= Usakos Reformed Church (NGK) =

Namibian congregation of the NGK

The Usakos Reformed Church is a congregation of the Dutch Reformed Church in South Africa (NGK) in Namibia, established in 1946 and serving as the mother church to all five congregations of the Namibian coast, except for the Lüderitz Reformed Church (NGK).

== Foundation ==
At its founding, the Usakos congregation included the city of Usakos as well as Swakopmund and Walvis Bay. It covered an extensive territory and took its name from what was then the major population center, though the coastal cities later surpassed Usakos's growth. The parsonage was in Usakos and a single pastor served the entire congregation from there. In 1952, six years after its foundation, the congregation had 900 confirmed members out of 1,400 souls, of whom more than two-thirds lived in Usakos proper. In 2010, the membership had more than trebled to 2,774, but by then less than 4% (96 members) lived in Usakos, but 36% were in Swakopmund, 43% in Walvis Bay, and 17% in Henties Bay.

The congregation stretched from the Namib Desert through growing levels of vegetation to the verdant hills east of Usakos.

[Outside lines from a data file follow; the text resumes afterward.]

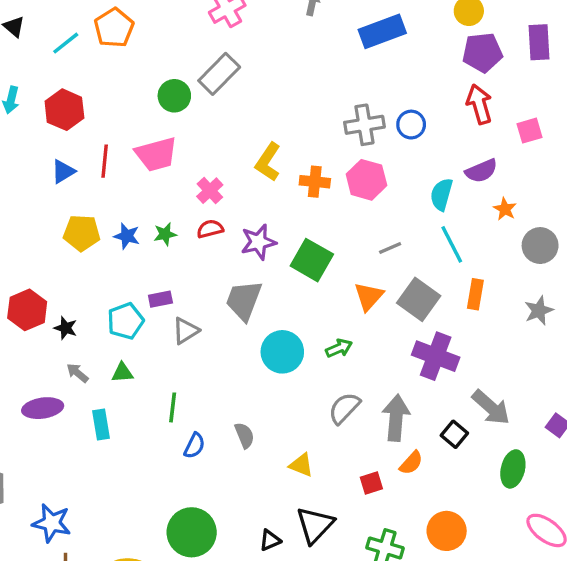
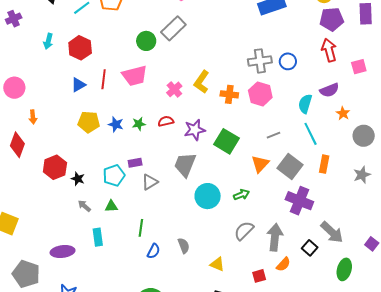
pink cross: (210, 191) -> (174, 89), moved
purple ellipse: (43, 408) -> (63, 252), moved

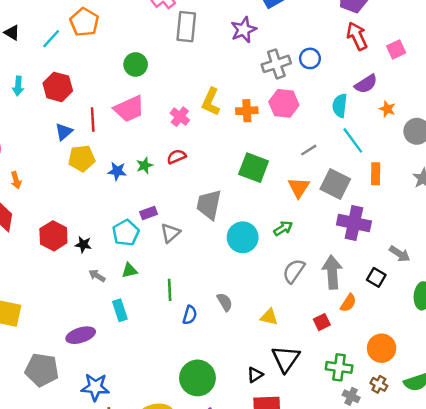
gray rectangle: (173, 28) -> (186, 27), moved, turned -30
yellow pentagon: (89, 122) -> (82, 158), moved
purple star: (195, 130) -> (244, 30), moved
gray arrow: (332, 232) -> (400, 254), size x0.7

The congregation seceded from the Omaruru Reformed Church on November 16, 1946, only five years after the latter had separated from the Otjiwarongo Reformed Church (NGK), founded in 1902 as the Moria congregation. The capstone for the Usakos church was laid on April 10, 1936, by the Rev. F.J.W. Koch, pastor of Moria, and it opened the same year. In Walvis Bay, the ribbon on the NGK church was cut by the Rev. B.J. Pienaar, the railway pastor. The first pastor of Usakos, the Rev. P. Visser, who would several years later leave for Vanrhynsdorp, laid the keystone in Walvis Bay. In Swakopmund, a church was also built early on, its keystone laid by Mrs. A.F.W. Tydeman, one of the oldest members of the congregation who had campaigned for years to build a church in South West Africa's premier beach resort. Earlier, services had been held there once a month in the German church.

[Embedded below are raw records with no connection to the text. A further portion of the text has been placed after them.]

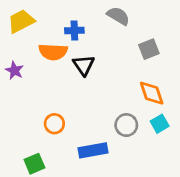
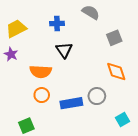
yellow trapezoid: (21, 21) -> (16, 29), moved
orange semicircle: (53, 52) -> (41, 72), moved
cyan square: (160, 124) -> (122, 120), moved
blue rectangle: (93, 150) -> (71, 103), moved

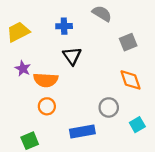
purple star: (11, 54) -> (23, 68), moved
blue rectangle: (71, 103) -> (82, 131), moved
cyan square: (122, 120) -> (137, 125), moved

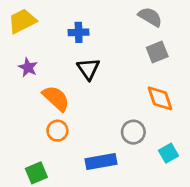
gray semicircle: (102, 14) -> (150, 17), moved
yellow trapezoid: (18, 32) -> (22, 21), moved
purple star: (23, 68) -> (28, 67), moved
orange semicircle: (46, 80) -> (56, 98), turned -140

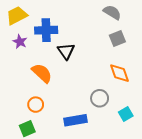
blue cross: (79, 32) -> (46, 30), moved, size x1.5
purple star: (28, 67) -> (20, 42), moved
orange circle: (57, 131) -> (36, 105), moved

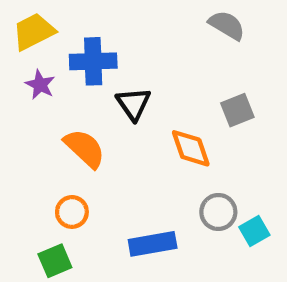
gray square: (117, 39) -> (237, 110), moved
orange diamond: (119, 73) -> (191, 148), moved
gray circle: (100, 98) -> (218, 212), moved

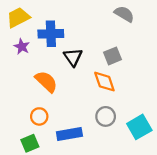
gray square: (237, 110) -> (113, 56), moved
gray circle: (218, 212) -> (106, 116), moved
cyan square: (254, 231) -> (139, 127), size x1.5
blue rectangle: (153, 244) -> (69, 134), moved

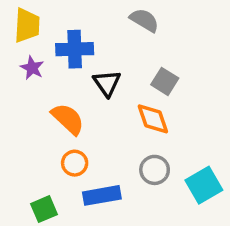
gray semicircle: (124, 14) -> (144, 20), moved
yellow trapezoid: (18, 17) -> (27, 25), turned 120
gray square: (113, 56) -> (165, 81), turned -36
orange circle: (39, 116) -> (75, 163), moved

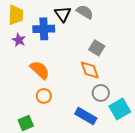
black triangle: (107, 83) -> (63, 14), moved
gray circle: (155, 170) -> (101, 93), moved
blue rectangle: (102, 195) -> (86, 116), moved, turned 40

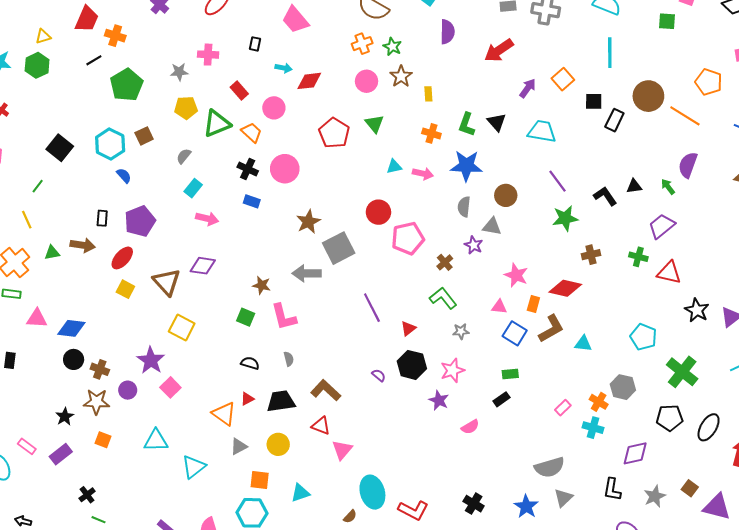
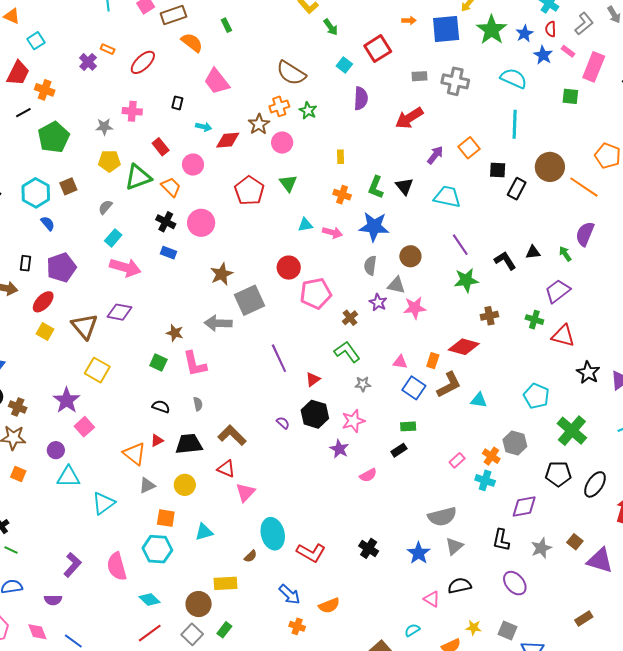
brown star: (401, 76) -> (259, 124), moved
pink arrow: (207, 219) -> (125, 267), size x1.4
pink star: (516, 275) -> (415, 308), moved, turned -30
purple circle: (128, 390) -> (56, 450), moved

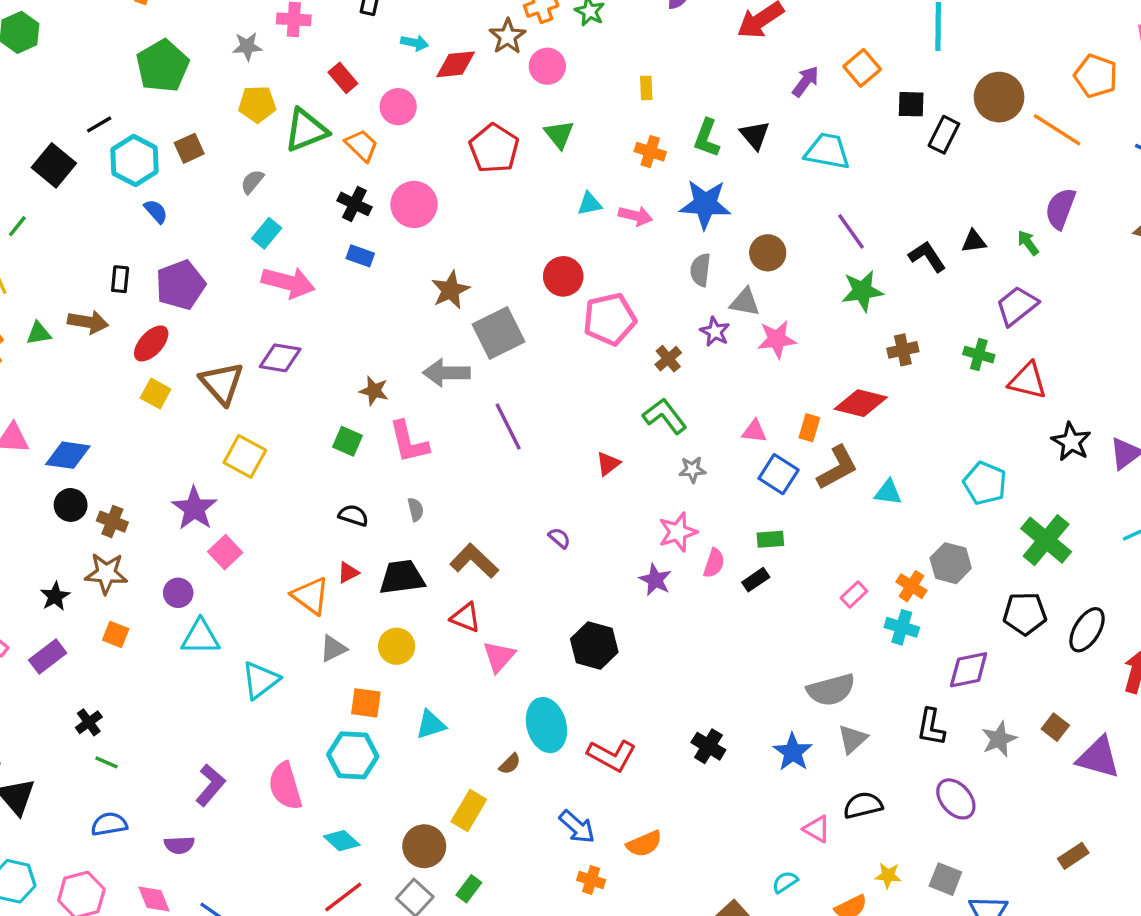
black line: (23, 113) -> (99, 124), moved
purple line: (279, 358) -> (508, 426), moved
black hexagon: (315, 414) -> (594, 645), moved
pink semicircle: (368, 475) -> (714, 563), moved, turned -42
yellow rectangle: (225, 583) -> (469, 810), turned -55

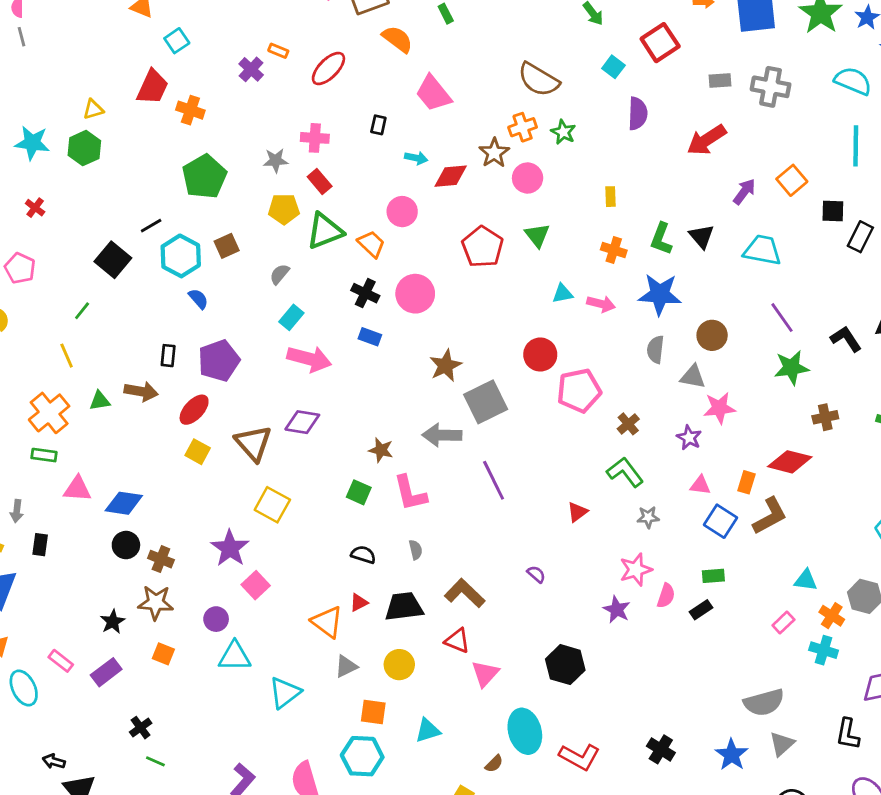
red rectangle: (343, 78) -> (320, 182), moved
purple star: (715, 332) -> (689, 438), moved
cyan triangle: (888, 492) -> (806, 580), moved

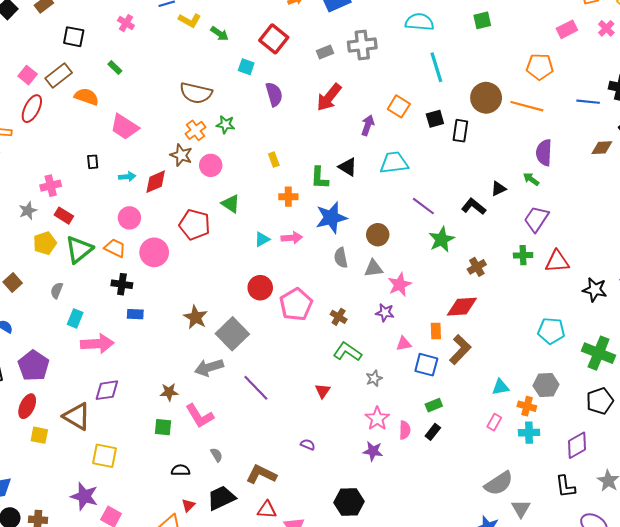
red ellipse: (328, 69) -> (32, 109), moved
pink circle: (415, 294) -> (154, 252), moved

Before the foundation, the pastors of predecessor churches included the Rev. F.J.W. Koch in Moria, the Rev. I.C. Schutte in Otjiwarongo, and the Revs. L.W. Lemkuhl and G.P. du Toit of Omaruru. The Rev. P. Visser served Usakos from 1947 to 1949, and was succeeded by the Rev. B.R. Buys, who in 1950 became pastor of what was at first called the Usakos (Walvis Bay-Swakopmund) congregation.

Walvis Bay seceded from Usakos in 1952, and Swakopmund seceded in turn from Walvis Bay in 1957.

== Select pastors ==
- Barend Rudolph Buys, 1950–1952
- Nicolaas Johannes Mostert, 1958–1960
- Christiaan Hendrik Pauley Malan, 1960–1963
- Willem Victor Reynierse, 1966–1971
- Adriaan Jacobus Bezuidenhout, February 5, 1972 – 1977

== Sources ==
- Phil Olivier (compiler). 1952. Ons gemeentelike feesalbum. Cape Town/Pretoria: N.G. Kerk-Uitgewers.